For the device sector, the U.S. medical device laws (via the FD&C Act) are promulgated into regulations (i.e., "regulatory" requirements). Yet such "regulatory" requirements for medical device establishment reporting structure and organization are codified within the current "Quality" System Regulation (soon to become the Quality Management System Regulation). Accordingly, FDA medical device organization "regulatory" and "quality" are like two sides of the same coin, where they aren't necessarily separated by FDA's medical device regulations.
For example, FDA expects the applicable "regulatory affairs" and associated regulatory organization functions (e.g., premarket regulatory clearances/approvals) to be elucidated and addressed within the medical device design process of the "Quality" System "Regulation", again reminding us of the inseparable statutory/regulatory link between medical device regulatory and quality affairs. Accordingly, you will find some organizations where the quality and regulatory functions are consolidated wtihin the same department, while in others, they are separated.

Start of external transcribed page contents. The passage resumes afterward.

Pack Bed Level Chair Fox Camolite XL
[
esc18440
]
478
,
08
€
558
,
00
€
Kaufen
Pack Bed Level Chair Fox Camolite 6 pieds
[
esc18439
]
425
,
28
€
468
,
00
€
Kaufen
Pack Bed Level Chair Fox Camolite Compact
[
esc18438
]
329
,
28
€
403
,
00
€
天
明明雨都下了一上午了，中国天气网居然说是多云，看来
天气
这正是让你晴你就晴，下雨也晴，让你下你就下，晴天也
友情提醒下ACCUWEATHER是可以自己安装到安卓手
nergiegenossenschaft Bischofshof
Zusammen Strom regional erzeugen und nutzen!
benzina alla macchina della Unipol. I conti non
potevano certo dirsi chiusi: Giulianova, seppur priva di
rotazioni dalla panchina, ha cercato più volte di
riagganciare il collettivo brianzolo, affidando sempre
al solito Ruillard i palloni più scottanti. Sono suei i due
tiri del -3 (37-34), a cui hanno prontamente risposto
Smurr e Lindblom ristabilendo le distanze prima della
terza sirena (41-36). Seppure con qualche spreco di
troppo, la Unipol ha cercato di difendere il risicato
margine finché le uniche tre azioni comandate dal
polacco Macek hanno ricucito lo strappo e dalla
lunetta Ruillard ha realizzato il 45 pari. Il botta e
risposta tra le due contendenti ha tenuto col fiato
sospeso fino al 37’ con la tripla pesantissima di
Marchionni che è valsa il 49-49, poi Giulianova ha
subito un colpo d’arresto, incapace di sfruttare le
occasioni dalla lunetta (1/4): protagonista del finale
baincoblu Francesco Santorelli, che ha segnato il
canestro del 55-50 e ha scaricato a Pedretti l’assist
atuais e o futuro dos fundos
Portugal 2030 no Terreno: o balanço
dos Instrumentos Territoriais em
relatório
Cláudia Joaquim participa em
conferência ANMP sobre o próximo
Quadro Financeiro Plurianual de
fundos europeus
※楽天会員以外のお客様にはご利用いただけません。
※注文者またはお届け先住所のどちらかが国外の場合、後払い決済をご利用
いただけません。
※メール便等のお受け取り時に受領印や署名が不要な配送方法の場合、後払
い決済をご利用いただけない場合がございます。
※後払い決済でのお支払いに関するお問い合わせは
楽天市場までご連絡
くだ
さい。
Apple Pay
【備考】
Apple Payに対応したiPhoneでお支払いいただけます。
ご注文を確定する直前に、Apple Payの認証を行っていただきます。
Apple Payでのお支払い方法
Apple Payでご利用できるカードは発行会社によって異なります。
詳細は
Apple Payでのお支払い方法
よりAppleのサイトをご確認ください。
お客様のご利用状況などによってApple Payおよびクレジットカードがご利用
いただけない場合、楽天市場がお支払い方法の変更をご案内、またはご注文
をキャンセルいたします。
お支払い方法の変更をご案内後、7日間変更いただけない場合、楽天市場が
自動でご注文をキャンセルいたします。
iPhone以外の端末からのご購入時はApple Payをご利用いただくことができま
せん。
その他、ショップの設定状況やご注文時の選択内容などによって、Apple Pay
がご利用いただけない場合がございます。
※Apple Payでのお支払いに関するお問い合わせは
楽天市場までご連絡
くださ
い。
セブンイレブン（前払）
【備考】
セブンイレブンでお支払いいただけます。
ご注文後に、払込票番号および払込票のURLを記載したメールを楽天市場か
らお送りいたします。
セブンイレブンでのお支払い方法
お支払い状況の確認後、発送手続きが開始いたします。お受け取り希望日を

With respect to conflicts of interest, FDA ultimately requires that a medical device firm shall assure "organizational freedom" and "independence" to perform and assess work affecting "quality" (which, as noted before, statutorily encompasses "regulatory"). FDA says that said organizational freedom and independence doesn't necessarily require a stand-alone group. Indeed, some firms only have a single employee or just a few. However, in my opinion, a stand-alone department (or at least functional separation on an organizational chart) is the most sensible and practical way to deal with FDA's requirement for "organizational freedom" and "independence".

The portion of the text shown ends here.